Know Your Pollen Counts
The most common cause of seasonal allergic rhinitis throughout the year is airborne pollen. Your immune system overreacts to inhaled allergens by releasing histamine and chemical mediators that cause irritate your nose, throat, eyes, ears, skin, and roof of your mouth. The (NAB) provides accurate and reliable pollen and mold levels from approximately 80 counting stations throughout the United States. Select the station nearest you and click the “Go” button to access the most recent levels in your area.
Surviving Seasonal Allergies
Following these allergist-recommended tips can help you overcome the aggravation of seasonal allergies.
Keep all windows closed in your home and car to avoid letting in pollen.
Set your air conditioners to re-circulate in your home and vehicle to avoid drawing in outside pollen-rich air.
Limit your outside exposure when pollen counts are the highest. Stay inside between 5 a.m. and 10 a.m. on warm and dry mornings, and throughout dry and windy days. The safest time for outdoor activities is immediately after a heavy rainfall.
Minimize contact with people, pets, and things that may bring pollen inside after spending excess time outdoors. Wipe down pets when they enter your home after being outside if you can’t avoid them.

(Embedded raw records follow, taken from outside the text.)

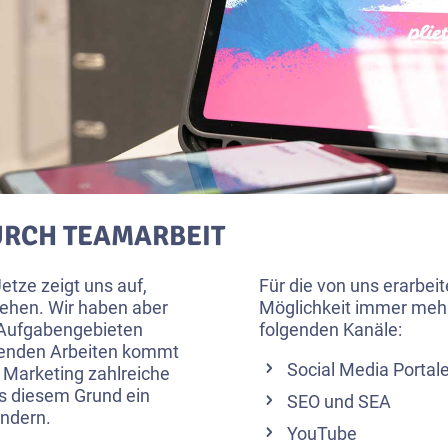
URCH TEAMARBEIT
etze zeigt uns auf,
Für die von uns erarbe
ehen. Wir haben aber
Möglichkeit immer mehr
n Aufgabengebieten
folgenden Kanäle:
fenden Arbeiten kommt
Social Media Porta
 Marketing zahlreiche
us diesem Grund ein
SEO und SEA
undern.
YouTube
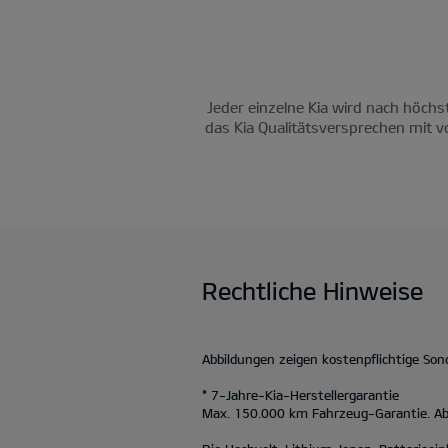
Jeder einzelne Kia wird nach höchs
das Kia Qualitätsversprechen mit v
Rechtliche Hinweise
Abbildungen zeigen kostenpflichtige So
* 7-Jahre-Kia-Herstellergarantie
Max. 150.000 km Fahrzeug-Garantie. Abw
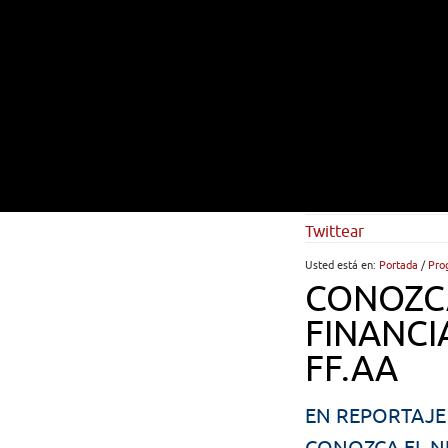
Twittear
Usted está en:
Portada
/
Pro
CONOZC
FINANCI
FF.AA
EN REPORTAJE
CONOZCA EL N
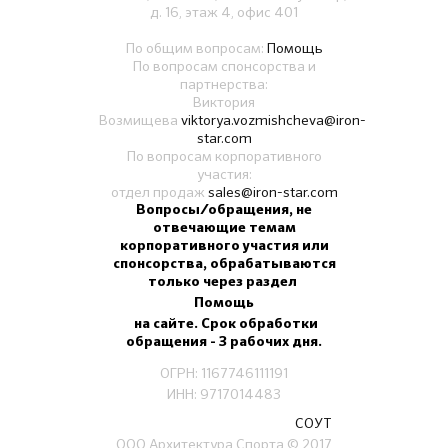
д. 16, этаж 4, офис 401
По общим вопросам:
Помощь
По вопросам спонсорства и
партнерства:
Виктория
Возмищева
viktorya.vozmishcheva@iron-
star.com
По вопросам корпоративного
участия:
отдел продаж
sales@iron-star.com
Вопросы/обращения, не
отвечающие темам
корпоративного участия или
спонсорства, обрабатываются
только через раздел
Помощь
на сайте. Срок обработки
обращения - 3 рабочих дня.
ОГРН: 1167746111191
ИНН: 9717014483
СОУТ
ООО Архитектура Спорта
© 2017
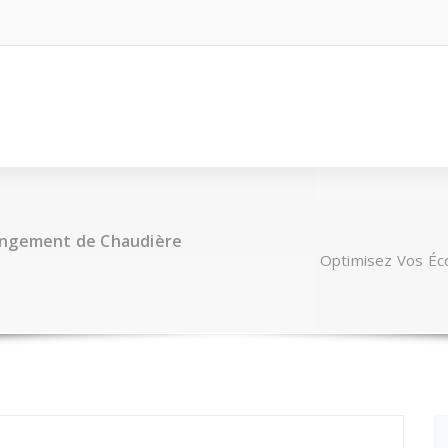
hangement de Chaudière
Optimisez Vos Éc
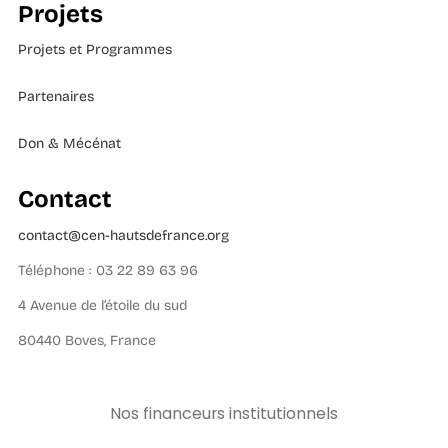
Projets
Projets et Programmes
Partenaires
Don & Mécénat
Contact
contact@cen-hautsdefrance.org
Téléphone : 03 22 89 63 96
4 Avenue de l’étoile du sud
80440 Boves, France
Nos financeurs institutionnels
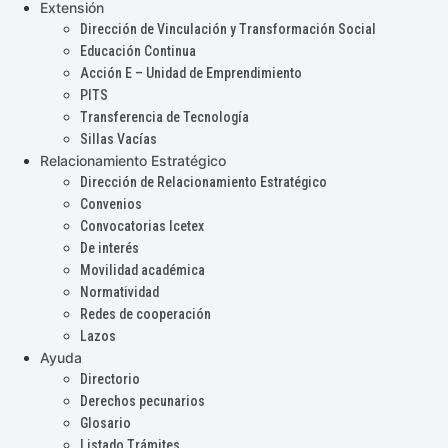
Extensión
Dirección de Vinculación y Transformación Social
Educación Continua
Acción E – Unidad de Emprendimiento
PITS
Transferencia de Tecnología
Sillas Vacías
Relacionamiento Estratégico
Dirección de Relacionamiento Estratégico
Convenios
Convocatorias Icetex
De interés
Movilidad académica
Normatividad
Redes de cooperación
Lazos
Ayuda
Directorio
Derechos pecunarios
Glosario
Listado Trámites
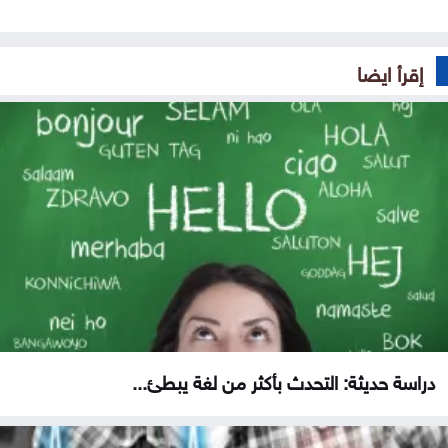
إقرأ ايضا
دراسة حديثة: التحدث بأكثر من لغة يبطئ...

Wear sunglasses to protect your eyes from pollen. In severe allergy cases, wear a facemask when daily pollen counts are extremely high.
Wash your face and hands after you’ve been outside to remove pollen.

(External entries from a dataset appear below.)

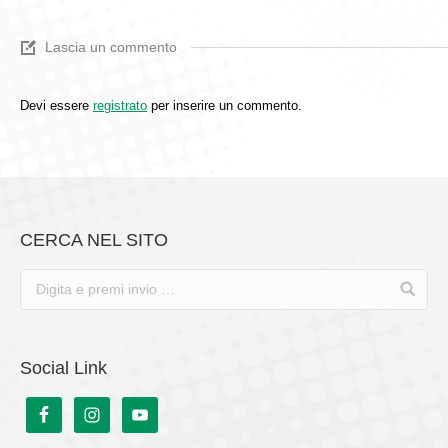
Lascia un commento
Devi essere
registrato
per inserire un commento.
CERCA NEL SITO
Social Link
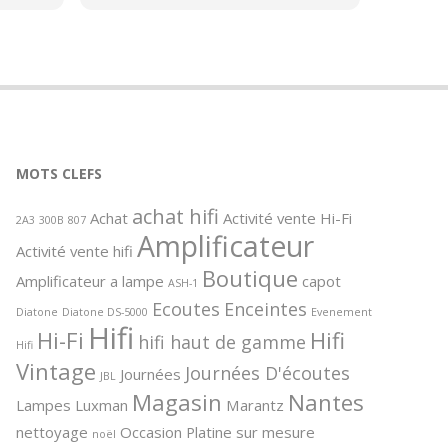
échange entre passionnés de hifi.
de
Merci beaucoup de ces bons
i
moments.
tenez
el
G qui
le de
et
MOTS CLEFS
ance et
achat hifi
Achat
Activité vente Hi-Fi
 de la
2A3
300B
807
Amplificateur
icles
Activité vente hifi
 et ce
Boutique
Amplificateur a lampe
capot
l
ASH-1
u
Ecoutes
Enceintes
Diatone
Diatone DS-5000
Evenement
Hifi
Hi-Fi
Hifi
hifi haut de gamme
Hifi
Vintage
Journées D'écoutes
Journées
JBL
Magasin
Nantes
Lampes
Luxman
Marantz
nettoyage
Occasion
Platine sur mesure
noël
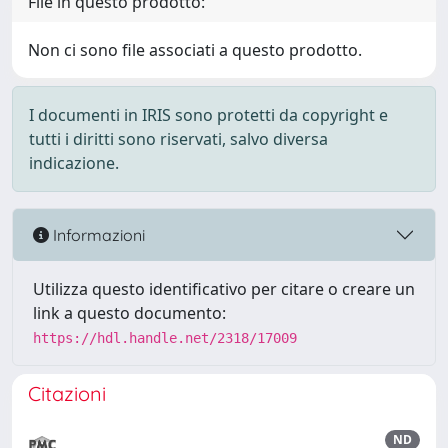
File in questo prodotto:
Non ci sono file associati a questo prodotto.
I documenti in IRIS sono protetti da copyright e
tutti i diritti sono riservati, salvo diversa
indicazione.
Informazioni
Utilizza questo identificativo per citare o creare un
link a questo documento:
https://hdl.handle.net/2318/17009
Citazioni
ND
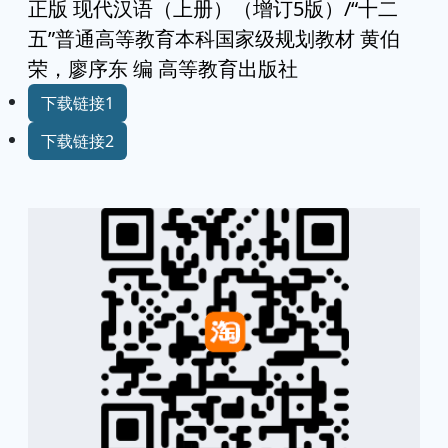
正版 现代汉语（上册）（增订5版）/“十二
五”普通高等教育本科国家级规划教材 黄伯
荣，廖序东 编 高等教育出版社
下载链接1
下载链接2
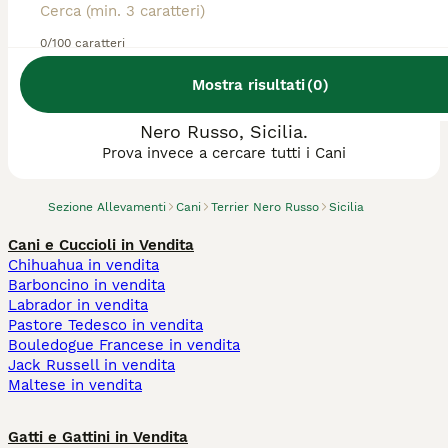
0/100 caratteri
Mostra risultati
(
0
)
Abbiamo trovato 0 Allevamento di Terrier
Nero Russo, Sicilia.
Prova invece a cercare tutti i Cani
Sezione Allevamenti
Cani
Terrier Nero Russo
Sicilia
Cani e Cuccioli in Vendita
Chihuahua in vendita
Barboncino in vendita
Labrador in vendita
Pastore Tedesco in vendita
Bouledogue Francese in vendita
Jack Russell in vendita
Maltese in vendita
Gatti e Gattini in Vendita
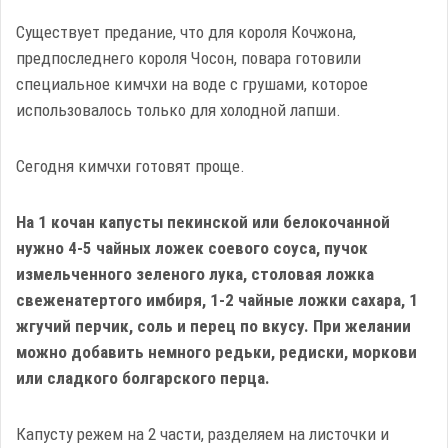
Существует предание, что для короля Кочжона,
предпоследнего короля Чосон, повара готовили
специальное кимчхи на воде с грушами, которое
использовалось только для холодной лапши.
Сегодня кимчхи готовят проще.
На 1 кочан капусты пекинской или белокочанной
нужно 4-5 чайных ложек соевого соуса, пучок
измельченного зеленого лука, столовая ложка
свеженатертого имбиря, 1-2 чайные ложки сахара, 1
жгучий перчик, соль и перец по вкусу. При желании
можно добавить немного редьки, редиски, моркови
или сладкого болгарского перца.
Капусту режем на 2 части, разделяем на листочки и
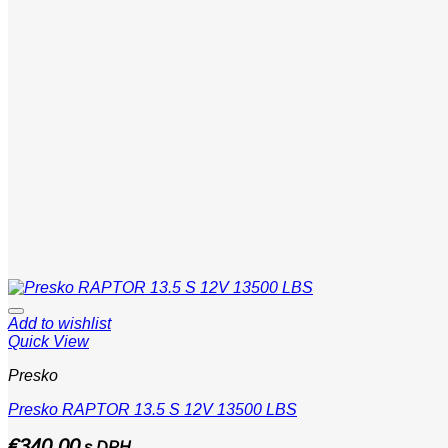
Add to wishlist
Quick View
Presko
Presko RAPTOR 13.5 S 12V 13500 LBS
€
340,00
s DPH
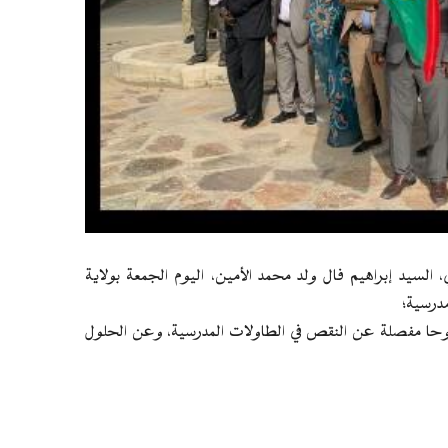
السيد إبراهيم فال ولد محمد الأمين، اليوم الجمعة بولاية
شروحا مفصلة عن النقص في الطاولات المدرسية، وعن الحلول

Remove your work clothes and shoes as soon as you get home. Don’t drag allergens throughout your home, where they’ll continue to trigger your symptoms. Take off your shoes outside the door before entering. Throw your clothes in the hamper and change into something else.

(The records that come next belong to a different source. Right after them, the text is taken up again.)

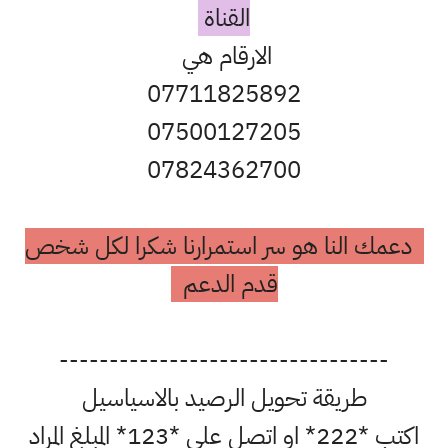
القناة
الارقام هي
07711825892
07500127205
07824362700
دعمك النا هو سر استمرارنا شكرا لكل شخص
قدم الدعم
---------------------------------
طريقة تحويل الرصيد بالاسياسيل
اكتب *222* او اتصل على *123* المبلغ المراد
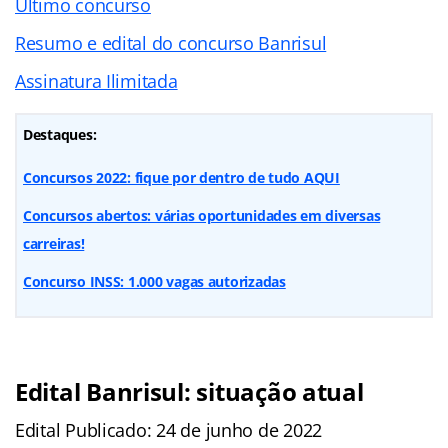
Último concurso
Resumo e edital do concurso Banrisul
Assinatura Ilimitada
Destaques:
Concursos 2022: fique por dentro de tudo AQUI
Concursos abertos: várias oportunidades em diversas
carreiras!
Concurso INSS: 1.000 vagas autorizadas
Edital Banrisul: situação atual
Edital Publicado: 24 de junho de 2022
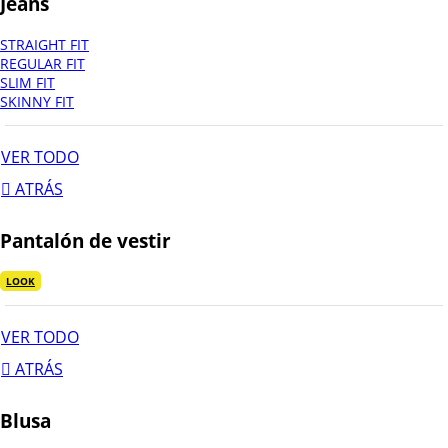
Jeans
STRAIGHT FIT
REGULAR FIT
SLIM FIT
SKINNY FIT
VER TODO
ATRÁS
Pantalón de vestir
LOOK
VER TODO
ATRÁS
Blusa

Wash bed linens in hot, soapy water once a week.
Avoid line drying your clothes and bedding outdoors when your local pollen count is high.
Shower and shampoo your hair before going to bed to remove pollen and keep it off your bedding.
Gargling with salt water once or twice a day throughout allergy season can ease congestion and soothe a sore or scratchy throat.
Take symptoms seriously. If you feel lousy, rest, go to bed early, or take a sick day. Overexertion will only make you feel worse.